### Dataset excerpts
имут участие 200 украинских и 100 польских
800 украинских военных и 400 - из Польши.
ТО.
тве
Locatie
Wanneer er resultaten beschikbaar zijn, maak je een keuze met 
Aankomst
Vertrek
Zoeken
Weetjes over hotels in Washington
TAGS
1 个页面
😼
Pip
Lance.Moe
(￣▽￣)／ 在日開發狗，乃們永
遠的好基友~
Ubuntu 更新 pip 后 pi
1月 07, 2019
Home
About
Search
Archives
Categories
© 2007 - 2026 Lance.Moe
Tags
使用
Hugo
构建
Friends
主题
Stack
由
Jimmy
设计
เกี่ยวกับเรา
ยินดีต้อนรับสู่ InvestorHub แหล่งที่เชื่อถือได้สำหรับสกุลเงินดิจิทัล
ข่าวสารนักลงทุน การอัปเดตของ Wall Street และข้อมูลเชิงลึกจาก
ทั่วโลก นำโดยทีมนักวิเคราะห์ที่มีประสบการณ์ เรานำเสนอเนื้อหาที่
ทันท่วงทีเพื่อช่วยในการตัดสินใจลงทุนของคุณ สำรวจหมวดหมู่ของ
...
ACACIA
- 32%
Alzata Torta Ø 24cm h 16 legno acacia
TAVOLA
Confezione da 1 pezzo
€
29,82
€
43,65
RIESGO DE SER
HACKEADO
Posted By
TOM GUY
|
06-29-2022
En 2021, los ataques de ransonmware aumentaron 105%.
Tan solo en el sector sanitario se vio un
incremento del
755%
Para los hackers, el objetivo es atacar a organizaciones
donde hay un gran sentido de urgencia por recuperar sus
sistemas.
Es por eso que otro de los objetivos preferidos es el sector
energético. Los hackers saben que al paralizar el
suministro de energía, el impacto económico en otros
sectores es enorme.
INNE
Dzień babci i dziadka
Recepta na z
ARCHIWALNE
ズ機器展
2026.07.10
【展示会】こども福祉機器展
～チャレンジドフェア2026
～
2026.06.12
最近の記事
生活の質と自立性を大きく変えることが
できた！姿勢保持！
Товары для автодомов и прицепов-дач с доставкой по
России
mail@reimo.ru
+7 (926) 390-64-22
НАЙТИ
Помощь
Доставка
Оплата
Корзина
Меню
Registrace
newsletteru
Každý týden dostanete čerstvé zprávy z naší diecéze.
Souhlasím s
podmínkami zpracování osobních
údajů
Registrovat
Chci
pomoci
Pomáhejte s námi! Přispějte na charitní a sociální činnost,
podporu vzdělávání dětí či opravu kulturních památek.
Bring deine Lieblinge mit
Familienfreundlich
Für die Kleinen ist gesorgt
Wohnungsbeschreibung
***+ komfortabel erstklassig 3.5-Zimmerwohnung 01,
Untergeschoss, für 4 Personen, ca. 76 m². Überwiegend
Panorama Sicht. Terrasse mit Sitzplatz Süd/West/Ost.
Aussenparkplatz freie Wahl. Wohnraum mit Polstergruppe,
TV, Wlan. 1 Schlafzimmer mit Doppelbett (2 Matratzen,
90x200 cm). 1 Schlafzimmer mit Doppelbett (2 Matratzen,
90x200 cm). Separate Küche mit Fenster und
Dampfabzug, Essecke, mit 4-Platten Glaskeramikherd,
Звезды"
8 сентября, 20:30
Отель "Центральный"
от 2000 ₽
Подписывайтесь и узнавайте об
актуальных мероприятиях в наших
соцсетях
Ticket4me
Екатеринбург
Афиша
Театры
==
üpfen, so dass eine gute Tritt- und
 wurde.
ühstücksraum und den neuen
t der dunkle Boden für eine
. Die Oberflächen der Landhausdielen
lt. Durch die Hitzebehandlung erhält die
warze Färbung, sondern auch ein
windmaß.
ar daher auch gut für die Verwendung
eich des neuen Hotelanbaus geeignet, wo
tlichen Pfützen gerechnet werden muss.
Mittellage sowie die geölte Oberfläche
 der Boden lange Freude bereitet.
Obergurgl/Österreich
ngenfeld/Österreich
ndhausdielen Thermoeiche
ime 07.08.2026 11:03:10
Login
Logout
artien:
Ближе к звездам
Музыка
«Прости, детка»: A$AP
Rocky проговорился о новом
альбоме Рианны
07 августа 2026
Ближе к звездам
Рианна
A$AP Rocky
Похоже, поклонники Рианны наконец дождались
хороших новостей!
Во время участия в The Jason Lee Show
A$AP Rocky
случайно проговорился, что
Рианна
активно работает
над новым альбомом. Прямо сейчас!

### DIRECTIONS
Working from the records above, write out verbatim only the lines from the line containing "donde hay un" through the line containing "newsletteru".

### RESPONSE
donde hay un gran sentido de urgencia por recuperar sus
sistemas.
Es por eso que otro de los objetivos preferidos es el sector
energético. Los hackers saben que al paralizar el
suministro de energía, el impacto económico en otros
sectores es enorme.
INNE
Dzień babci i dziadka
Recepta na z
ARCHIWALNE
ズ機器展
2026.07.10
【展示会】こども福祉機器展
～チャレンジドフェア2026
～
2026.06.12
最近の記事
生活の質と自立性を大きく変えることが
できた！姿勢保持！
Товары для автодомов и прицепов-дач с доставкой по
России
mail@reimo.ru
+7 (926) 390-64-22
НАЙТИ
Помощь
Доставка
Оплата
Корзина
Меню
Registrace
newsletteru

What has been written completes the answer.